«Plusieurs employés vont être mis à la porte. Il ne faut pas oublier que les produits innovants ne seront plus en mesure d’être enregistrés dans notre pays et que l’accès à l’innovation sera fortement impacté. Une situation regrettable qui ne fera qu’amplifier la crise».

Le manque de liquidité commence à impacter plusieurs secteurs dans le pays et pousse certains représentants d’entreprises étrangères à quitter le pays. Tout récemment, des laboratoires pharmaceutiques étrangers de renommée internationale implantés en Tunisie ont perdu patience et ont pris l’amère décision de plier bagage.

Tout un système à revoir

Contacté par La Presse, le directeur général des laboratoires Adwya, Tarek Hammami, explique qu’il s’agit «d’un départ annoncé» pour certains laboratoires, dont Novartis et GSK, en raison du grand retard de paiement accusé de la part de la Pharmacie centrale de Tunisie (PCT) et les difficultés encourues par ces laboratoires pour enregistrer leurs nouveaux produits. Ce sont-là les deux principales causes qui ont conduit à cette situation.

Pour ce qui est de l’impact de cette décision, il nous a fait savoir que ceci portera, sans nul doute, ombrage à l’image de marque de la Tunisie.

«Plusieurs employés vont être mis à la porte», regrette notre interlocuteur. «Il ne faut pas oublier que les produits innovants ne seront plus en mesure d’être enregistrés dans notre pays et que l’accès à l’innovation sera fortement impacté. Une situation regrettable qui ne fera qu’amplifier la crise».

Que faire alors et quelles solutions préconiser? Il faut en prime lieu que la Pharmacie centrale, qui détient le monopole d’importation et de distribution des médicaments, s’acquitte de sa dette et paye ses factures, ceci ne veut pas dire que la faute incombe à cette institution, mais c’est à l’Etat de revoir tout le système de payement et de prise en charge des médicaments.
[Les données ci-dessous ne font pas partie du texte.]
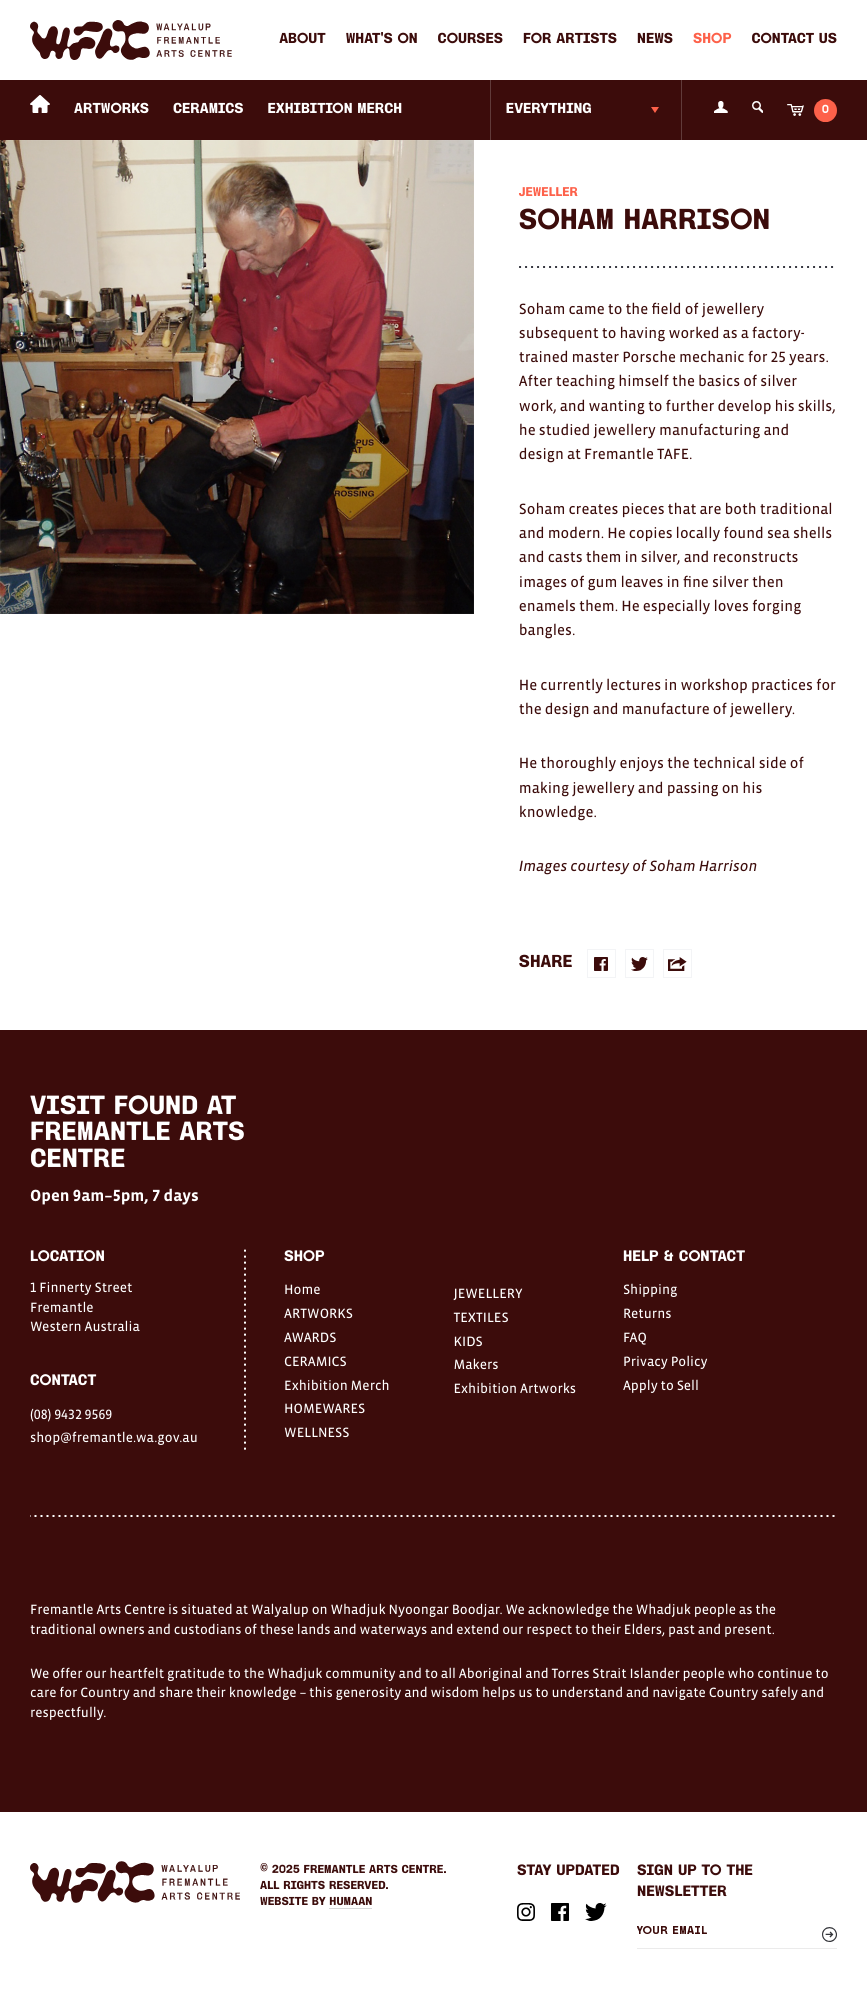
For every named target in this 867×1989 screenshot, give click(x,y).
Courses (470, 39)
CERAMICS (208, 109)
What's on (382, 39)
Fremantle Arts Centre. (375, 1870)
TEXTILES (480, 1317)
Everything (549, 109)
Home (302, 1289)
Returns (647, 1313)
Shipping (650, 1289)
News (655, 39)
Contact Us (794, 39)
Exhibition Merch (335, 109)
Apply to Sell (661, 1385)
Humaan (350, 1902)
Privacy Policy (665, 1361)
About (302, 39)
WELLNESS (316, 1432)
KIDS (467, 1341)
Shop (712, 39)
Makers (475, 1364)
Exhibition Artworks (514, 1388)
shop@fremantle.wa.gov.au (114, 1437)
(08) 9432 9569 (71, 1414)
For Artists (570, 39)
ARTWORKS (111, 109)
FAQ (635, 1337)
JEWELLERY (487, 1293)
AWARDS (310, 1337)
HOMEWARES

Encore faut-il faciliter les mécanismes d’enregistrement et aussi de la prise en charge pour le remboursement des produits innovants, ce qui nous conduit à la nécessité de mener une réflexion globale autour de tout le système avec la participation de toutes les parties concernées en vue de trouver les solutions adéquates et pour que ces laboratoires ne soient pas acculés à quitter le pays et aussi pour préserver l’image de marque de la Tunisie.

La pénurie de certains médicaments risque de s’aggraver  

De son côté, Aida Chekir, pharmacienne officinale à La Marsa, banlieue nord de Tunis, déclare à La Presse que cette décision est lourde de conséquences du fait qu’elle impactera la vente de produits pharmaceutiques fabriqués en sous-traitance dans notre pays.
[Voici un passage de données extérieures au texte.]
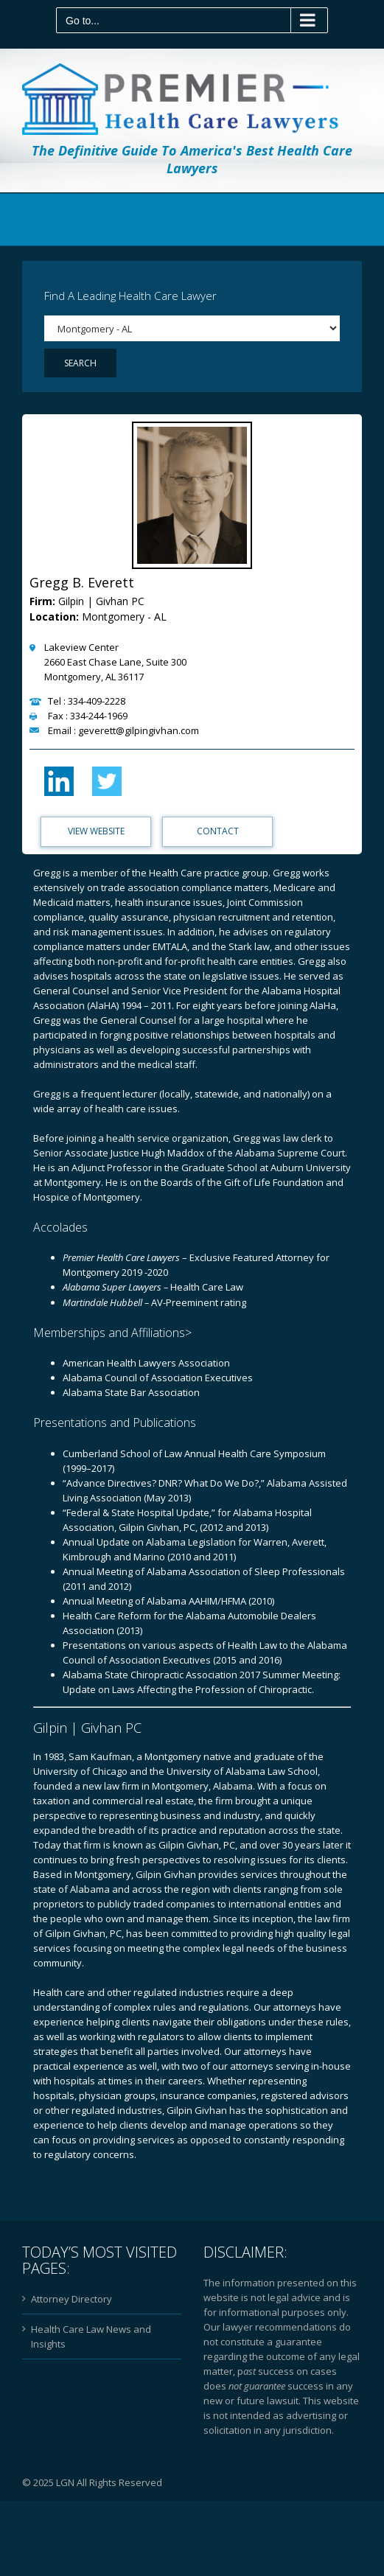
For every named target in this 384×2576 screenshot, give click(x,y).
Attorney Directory (71, 2301)
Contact (218, 833)
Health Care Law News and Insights (91, 2339)
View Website (96, 833)
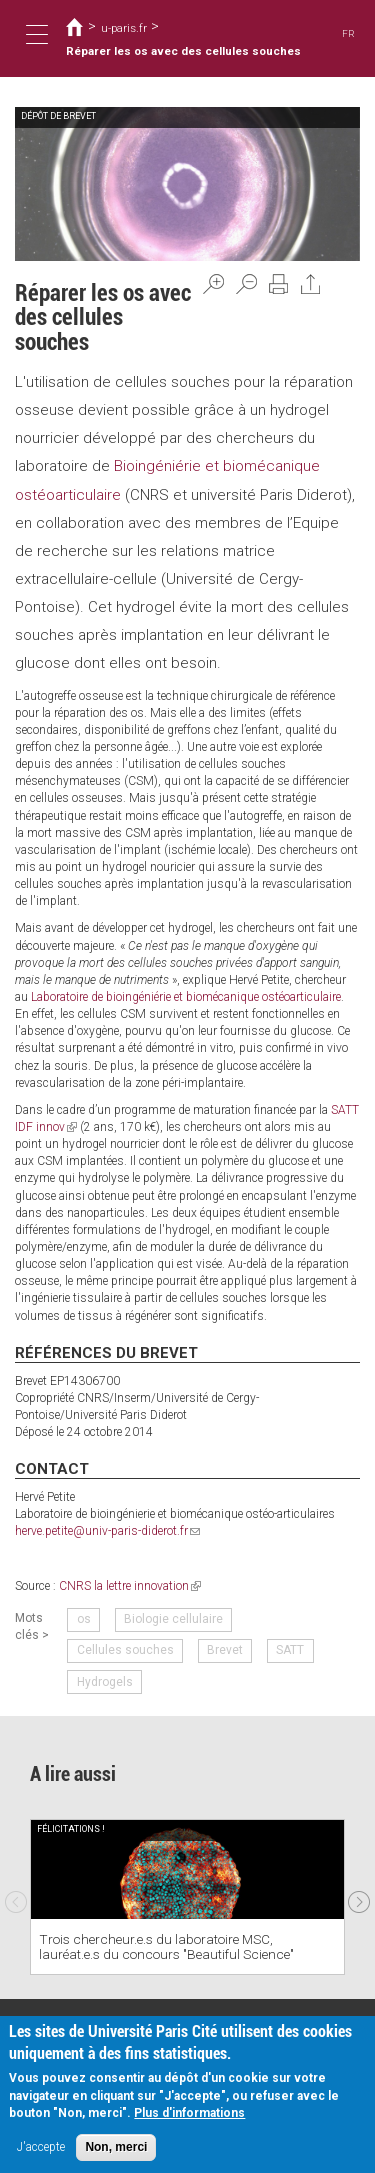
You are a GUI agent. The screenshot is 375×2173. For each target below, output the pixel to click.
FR (348, 33)
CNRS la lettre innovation (130, 1585)
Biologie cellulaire (173, 1619)
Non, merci (116, 2147)
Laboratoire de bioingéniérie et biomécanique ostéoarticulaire (184, 997)
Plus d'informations (189, 2113)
Elle évoque les mêmes causes citées par le directeur général des laboratoires Adwya, Tarek Hammami, qui ont conduit à cette décision subséquente, à savoir le défaut de paiement du côté de la PCT.
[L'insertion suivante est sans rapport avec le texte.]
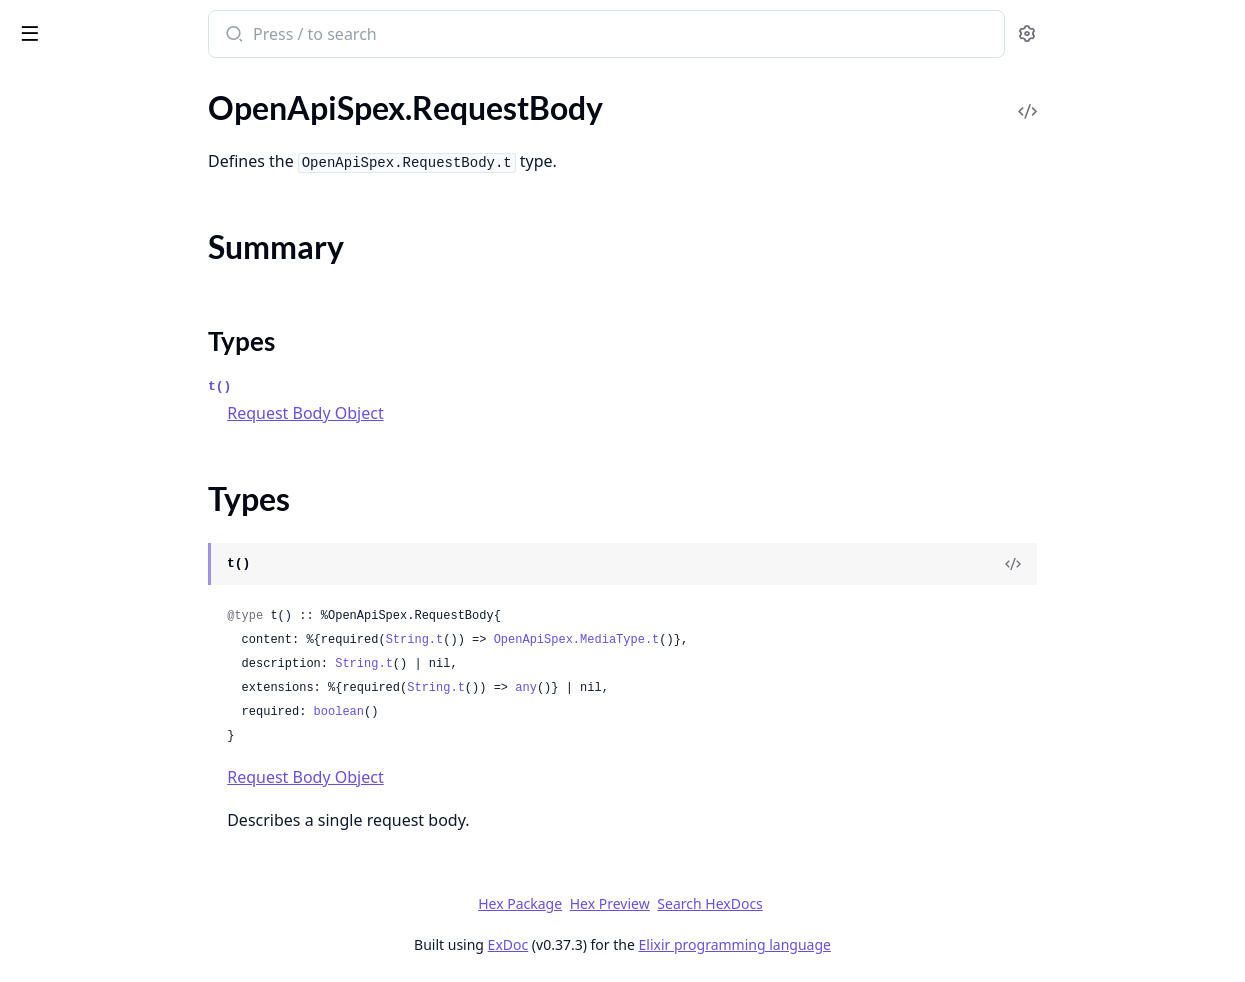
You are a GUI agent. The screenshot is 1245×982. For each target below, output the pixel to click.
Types (55, 461)
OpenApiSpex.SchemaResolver (120, 605)
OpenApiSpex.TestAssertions (114, 821)
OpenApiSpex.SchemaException (124, 917)
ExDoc (658, 944)
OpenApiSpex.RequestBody (110, 402)
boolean (491, 712)
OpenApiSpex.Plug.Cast (96, 105)
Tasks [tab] (219, 85)
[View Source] (1161, 564)
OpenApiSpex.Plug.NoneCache (121, 186)
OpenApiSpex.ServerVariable (114, 713)
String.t (567, 640)
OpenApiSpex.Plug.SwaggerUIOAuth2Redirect (142, 321)
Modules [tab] (120, 85)
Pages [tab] (36, 85)
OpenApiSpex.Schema (90, 551)
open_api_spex (77, 24)
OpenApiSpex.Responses (100, 524)
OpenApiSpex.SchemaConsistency (132, 578)
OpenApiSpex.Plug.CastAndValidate (139, 132)
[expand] (280, 109)
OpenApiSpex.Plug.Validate (108, 348)
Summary (67, 437)
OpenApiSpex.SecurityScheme (118, 659)
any (678, 688)
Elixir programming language (885, 944)
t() (371, 386)
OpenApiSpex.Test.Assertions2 (120, 794)
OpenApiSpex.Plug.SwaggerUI (118, 294)
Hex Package (670, 903)
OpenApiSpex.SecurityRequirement (136, 632)
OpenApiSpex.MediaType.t (729, 640)
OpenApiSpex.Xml (77, 848)
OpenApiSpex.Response (97, 497)
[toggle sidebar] (274, 32)
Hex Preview (760, 903)
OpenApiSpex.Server (85, 686)
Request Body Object (457, 413)
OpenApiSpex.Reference (98, 375)
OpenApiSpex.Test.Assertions (115, 767)
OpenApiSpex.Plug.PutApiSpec (121, 240)
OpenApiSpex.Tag (74, 740)
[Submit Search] (384, 36)
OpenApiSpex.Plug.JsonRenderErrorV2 (142, 159)
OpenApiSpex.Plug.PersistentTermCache (142, 213)
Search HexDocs (859, 904)
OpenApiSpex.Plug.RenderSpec (121, 267)
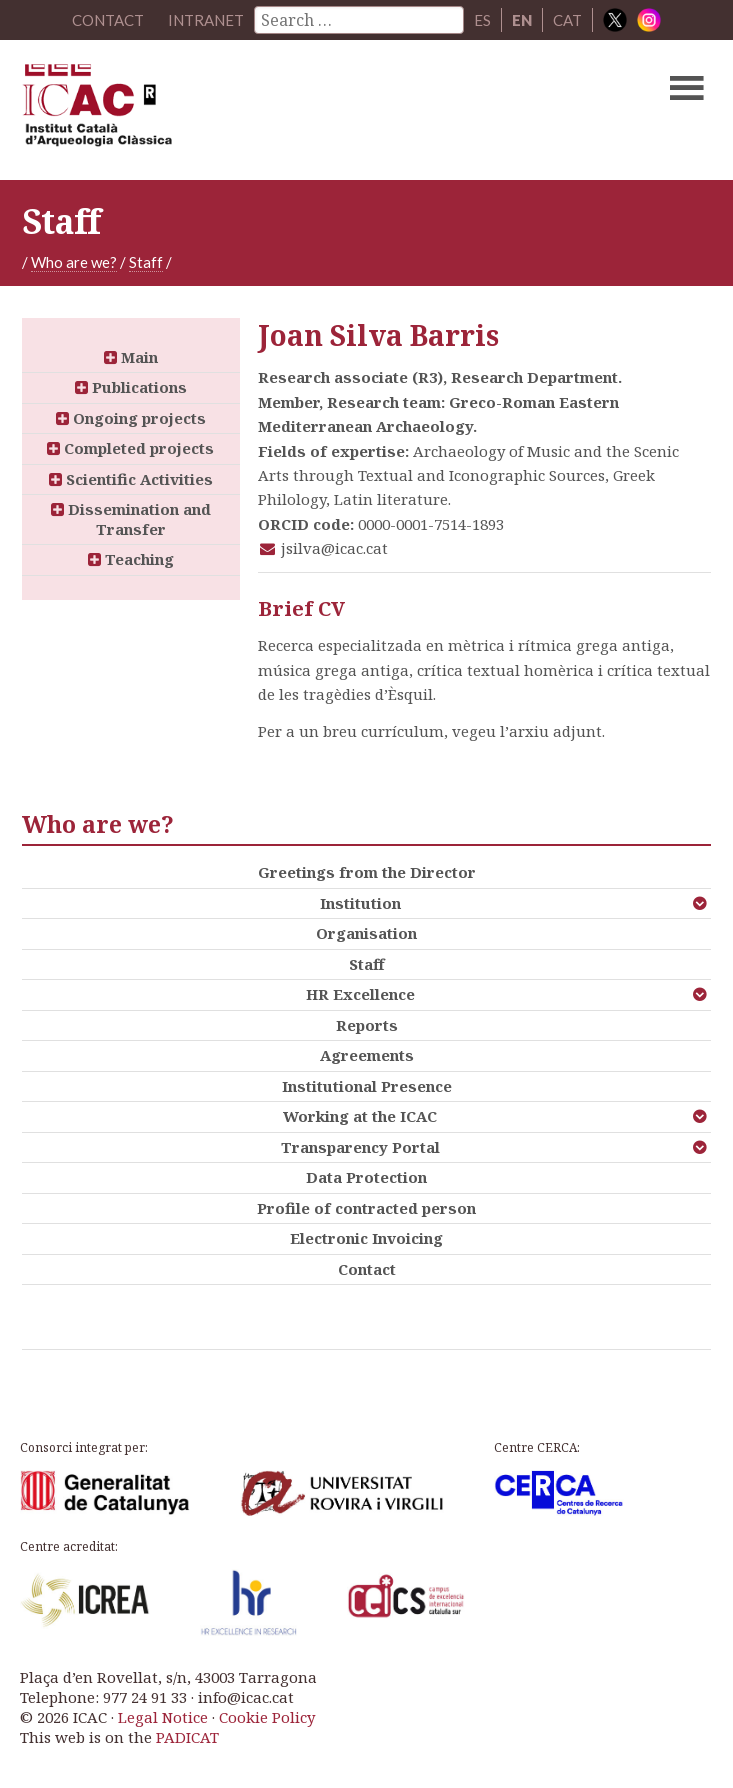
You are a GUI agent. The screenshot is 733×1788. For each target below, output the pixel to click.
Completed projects (130, 448)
Le spectre de la pénurie de certains produits n’est pas à exclure non plus, ce qui aggravera la situation des patients au cas où les pharmaciens ne disposeraient pas de médicaments génériques.

«Il ne faut pas cependant faire d’amalgame, il s’agit pour certains laboratoires du départ d’équipes de promotion médicale même si des produits sont fabriqués en sous-traitance dans d’autres laboratoires tunisiens», indique la pharmacienne officinale. «A ne pas confondre donc avec le domaine de l’Industrie pharmaceutique en général dans le pays».

«Cela dit, il ne faut  pas aussi minimiser l’impact de cette décision, met-elle en garde, puisque la sous-traitance de fabrication et de conditionnement des médicaments ne sera plus possible, ceci sans compter le licenciement  de plusieurs employés».

Plusieurs médicaments sont actuellement introuvables dans les pharmacies en Tunisie  en raison de l’endettement de la PCT et la situation risque de s’aggraver encore plus en raison de la grande crise par laquelle passe le pays.  

Des multinationales implantées localement et qui fabriquent sous licence auprès de plusieurs industriels tunisiens (GSK, Novartis, BMS, Abbott, Merck, Servier) ne peuvent qu’abdiquer dans de pareilles conditions. Le président du syndicat des pharmacies privées, Naoufel Amira, n’a fait que le confirmer dans une récente déclaration à une radio privée.